Mir drehte sich der Magen um, als ich das boshafte Funkeln in ihren Augen sah.
„Davor, dass er vor nichts Halt machen wird. Dass er zu allem bereit ist, bis du deinen jämmerlichen Kopf verlierst. Dass all deine Freunde leiden und sterben werden, bis keiner von ihnen mehr übrig ist, um den du dir Sorgen machen kannst. Dass er dich finden wird, egal wo du dich versteckst und egal mit wem du zusammen bist. Und dass er dich dann töten wird. Langsam und qualvoll."
Grauen stieg in meiner Brust auf und ließ mich erneut schlucken.
Ich hatte also recht gehabt.
Kaya war nur eine Botin, die er benutzte, um an mich heranzukommen.
Er würde vor nichts zurückschrecken, keine Grenze nicht überschreiten, um das zu bekommen, was sein verdrehtes, krankes Gehirn wollte.
Und ich konnte nichts dagegen machen außer zuzusehen.
Dieser Gedanke traf mich härter als ein Faustschlag in den Magen es je hätte können.

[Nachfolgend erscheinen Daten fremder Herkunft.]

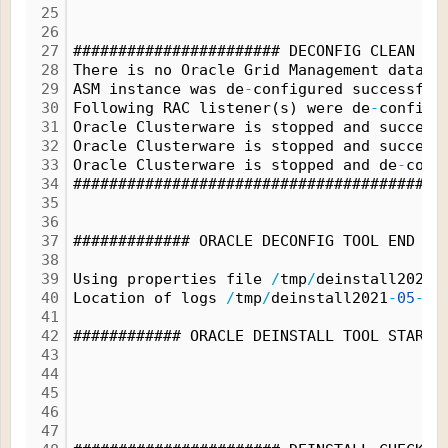
25
26
27
####################### DECONFIG CLEAN OP
28
There is no Oracle Grid Management databa
29
ASM instance was de
-
configured successful
30
Following RAC listener(s) were de
-
configu
31
Oracle Clusterware is stopped and success
32
Oracle Clusterware is stopped and success
33
Oracle Clusterware is stopped and de
-
conf
34
#########################################
35
36
37
############# ORACLE DECONFIG TOOL END ##
38
39
Using properties file 
/
tmp
/
deinstall2021
-
40
Location of logs 
/
tmp
/
deinstall2021
-
05
-
21
41
42
############ ORACLE DEINSTALL TOOL START 
43
44
45
46
47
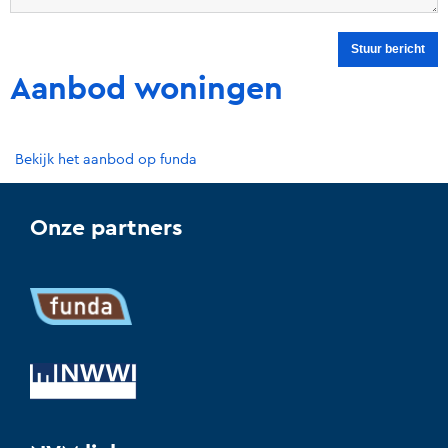
Aanbod woningen
Bekijk het aanbod op funda
Onze partners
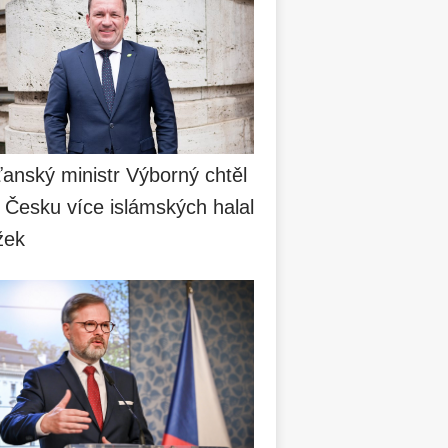
anský ministr Výborný chtěl
 Česku více islámských halal
žek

„Warnung angekommen", flüsterte ich.
Ich konnte meine Angst nicht mehr verbergen.
Meine Angst um meine Freunde.
Meine Angst vor seiner dämlichen Magie.
Meine Angst vor ihm.
Kaya lächelte zufrieden. „Freut mich zu hören", sagte sie.
Ich musste die Zähne zusammenbeißen, um sie nicht anzuschreien, dass sie endlich verschwinden sollte.
Aber die Assassinin hatte andere Pläne.
„Und ich habe eine weitere Warnung für dich, Straßendiebin."
Wieder dieses Wort.
Straßendiebin.
„Was?", flüsterte ich, Angst vor der Antwort schnürte mir die Kehle zu.
„Hüte dich vor den Wünschen eines toten Königs."
Ich runzelte verwirrt die Stirn und wollte schon nachfragen, was sie damit meinte, als sie mir das Wort abschnitt.
„Es wäre schließlich eine wahre Sünde, wenn jemand mit so viel Potential wie du nicht das gesamte Ausmaß seiner Magie erfahren könnte, findest du nicht?"
Und mit diesen Worten begann Kaya, die legendäre Geisterassassinin, sich aufzulösen.
Ihre graue Magie hüllte sie langsam aber sicher ein, als sie den dramatischen Abgang genoss.
Schließlich begann zuerst ihr Bein zu verschwinden, das sie auf den Tisch gelegt hatte, dann der Rest ihres Unterkörpers.
Kaya schenkte mir ein weiteres ihrer katzenhaften Lächeln und winkte zum Abschied mit der linken Hand, während sie mit der Umgebung verschwamm.
Die Luft um sie herum flimmerte immer stärker, umgab sie wie ein zärtlicher Liebhaber.
„Also dann, Aria Pencur", sagte sie. „Man sieht sich immer zweimal im Leben."
Schließlich prostete sie mir mit dem leeren Glas in ihrer rechten Hand zu. „Auf dass unser Wiedersehen ein ebensolches Vergnügen wird wie unser erstes Treffen!"
Dann verschwamm ihr Gesicht und ihre Haare, bis auch dieser Teil ihres Körpers aus der Existenz gewichen war. In Luft aufgelöst.
Das letzte, was ich von der Killerin sah, war die vernarbte Hand, in der sie immer noch das Glas hielt.
Ich war zu schockiert, um es aufzuhalten, als es zu Boden fiel.
Es zersprang mit einem Klirren in hundert kleine Teile.